Meta Label Correction for Noisy Label Learning

Authors: Guoqing Zheng, Ahmed Hassan Awadallah, Susan Dumais11053-11061

AAAI 2021 | Conference PDF | Archive PDF | Plain Text | LLM Run Details

Reproducibility Variable Result LLM Response
Research Type Experimental We run extensive experiments with different label noise levels and types on both image recognition and text classification tasks.
Researcher Affiliation Industry Guoqing Zheng, Ahmed Hassan Awadallah, Susan Dumais Microsoft Research {zheng, hassanam, sdumais}@microsoft.com
Pseudocode Yes Algorithm 1 outlines an iterative procedure to solve the above proxy problem with k-step look ahead SGD for the main model.
Open Source Code Yes Code for MLC is available at https://aka.ms/MLC
Open Datasets Yes We evaluate our method on 3 image recognition datasets, CIFAR-10, CIFAR-100 (Krizhevsky 2009) and Clothing1M (Xiao et al. 2015) and 4 large-scale multi-class text classification benchmark datasets, that are widely used by text classification research (Zhang, Zhao, and Le Cun 2015; Xie et al. 2019; Dai et al. 2019; Yang et al. 2016; Conneau et al. 2016), AG news, Amazon reviews, Yelp reviews and Yahoo answers.
Dataset Splits Yes To ensure a fair and consistent evaluation, we use only 1000 images as clean set for both CIFAR-10 and CIFAR-100, and only 100 instances per class for the four large scale text classification data sets.

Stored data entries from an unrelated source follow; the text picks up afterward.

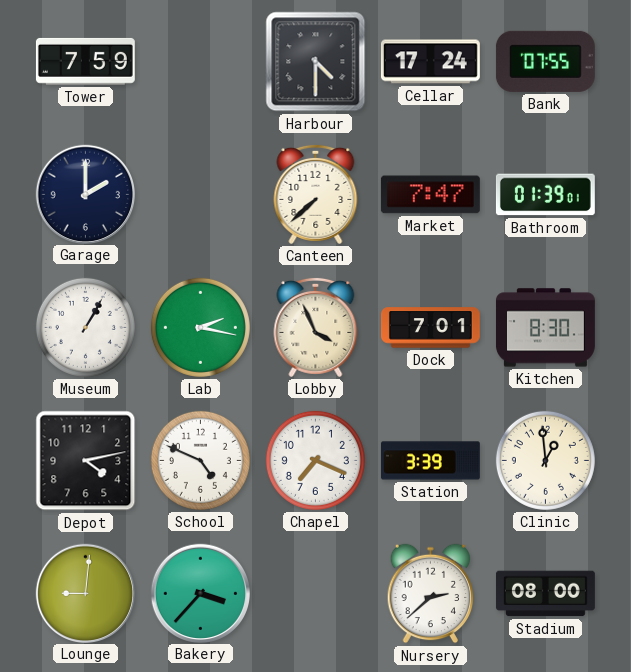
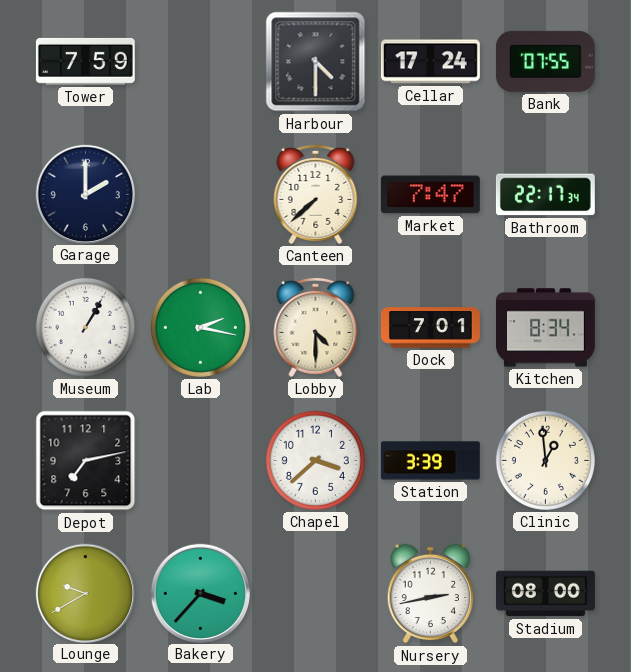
Bathroom: 01:39 -> 22:17
Lobby: 3:56 -> 4:30
Kitchen: 8:30 -> 8:34
Depot: 4:13 -> 7:13
School: 4:49 -> none
Chapel: 7:19 -> 3:38
Lounge: 9:01 -> 9:40
Nursery: 2:38 -> 2:43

The noisy sets are generated by corrupting the labels of all the remaining data points based on the following two setting: Uniform label noise (UNIF).
Hardware Specification No The paper mentions using Res Net 32, Res Net 50, and pre-trained BERT-base as classifiers, but it does not specify any hardware details like GPU models, CPU types, or memory used for running the experiments.
Software Dependencies No The paper states: "We implement all models and experiments in Py Torch." However, it does not provide a specific version number for PyTorch or any other software dependencies.
Experiment Setup Yes We use the same LCN architecture for MLC across all settings as follows (Figure 2(a)): An embedding layer of size (C, 128) to embed the input noisy labels, followed by a three-layer feed-forward network with dimensions of (128+xdim, hdim), (hdim, hdim), (hdim,C) respectively. tanh is used as the nonlinear activation function in-between them and lastly a Softmax layer to output a categorical distribution as the corrected labels where C is the number of classes, xdim is the feature dimension of input x from the last layer from the main classifier, i.e., 64 from Res Net32 for CIFAR-10 and CIFAR-100, 2048 from Res Net 50 for Clothing1M and 768 from BERT-base for text datasets and hdim is the hidden dimension for the LCN (set to 768 for text datasets and 64 otherwise).